A cannon-like devise on a float being tested for the homecoming parade in Brookfield seriously injures a Sharon man, his two daughters and two other people. The float was entered in the parade by the Mercer County unit of La Societe des 40 Hommes et 8 Chevaux, an American Legion group that takes its name from the World War I box cars that carried 40 men and eight horses.
Gary Dyer and his father, Jack, return to their North Lima home after completing an 8,660-mile motorcycle trip to Alaska. The trip was a gift for Gary's 16th birthday.
August 9, 1965: Mahoning County sheriff's deputies join with police officers along the Ohio Turnpike from Eastgate to Lorain County in a probe of a gang burglarizing cars parked at turnpike exits.
Two Boy Scouts from Shaker Heights, Ohio, are killed when a canoe under which they sought shelter from a rainstorm is struck by lightning in Canada. Dead are James R. Tritton, 17, and Charles Levitt, 12.

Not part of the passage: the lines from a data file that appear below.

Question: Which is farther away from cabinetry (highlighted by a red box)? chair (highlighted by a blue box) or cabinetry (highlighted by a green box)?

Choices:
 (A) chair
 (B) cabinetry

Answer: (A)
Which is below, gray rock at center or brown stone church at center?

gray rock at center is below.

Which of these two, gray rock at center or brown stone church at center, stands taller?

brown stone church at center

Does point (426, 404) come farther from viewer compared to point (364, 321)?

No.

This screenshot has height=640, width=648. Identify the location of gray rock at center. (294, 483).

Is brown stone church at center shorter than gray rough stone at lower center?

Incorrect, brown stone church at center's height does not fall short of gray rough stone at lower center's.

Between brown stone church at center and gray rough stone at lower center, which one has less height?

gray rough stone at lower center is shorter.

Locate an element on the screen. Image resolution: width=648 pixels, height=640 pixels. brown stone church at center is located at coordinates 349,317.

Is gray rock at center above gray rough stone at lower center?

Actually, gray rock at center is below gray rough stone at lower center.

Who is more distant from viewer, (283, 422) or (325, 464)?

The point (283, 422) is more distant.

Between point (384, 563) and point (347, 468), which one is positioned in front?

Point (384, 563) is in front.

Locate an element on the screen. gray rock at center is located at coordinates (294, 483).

Mrs. Mary E. Simon, 48, of Boardman is killed and her husband, Gilbert, 49, is injured in a two-car crash near Clear Springs, Md.
August 9, 1955: It's a good time to buy a car and Youngstowners are taking advantage of closer dealer margins to buy cars in record numbers, but dealers say that while they're selling cars, they are "working for peanuts."
Residential growth in Youngstown since 1950 has been the most rapid in the Kirkmere and Brownlee Woods sections, says Israel Stollman, city planning director.
Advertisement: Al Wagner scores another first: For the balance of August, safety seat belts will be installed free in all new 1955 Plymouths and DeSotos.
August 9, 1930: Myron Wick Jr., 38, one of the plaintiffs in the Youngstown Sheet & amp; Tube-Bethlehem Steel merger trial, dies of pneumonia at 38. He was a partner in the brokerage firm of Wick & amp; Co. and trustee of the estate of his father, Myron C. Wick Sr. The merger hearing in the courtroom of Judge David Jenkins has been suspended.
Irene Shrader and W. Glenn Dague, convicted of the murder of Pennsylvania Patrolman Brady Paul in New Castle, are denied an appeal for a new trial and are sentenced to die in the electric chair by Judge R.L. Hildebrand.
Stephen DeM. Gage, nationally known sanitary engineer, will make a thorough survey of the Mill Creek Park lakes with a view to permitting bathing if possible.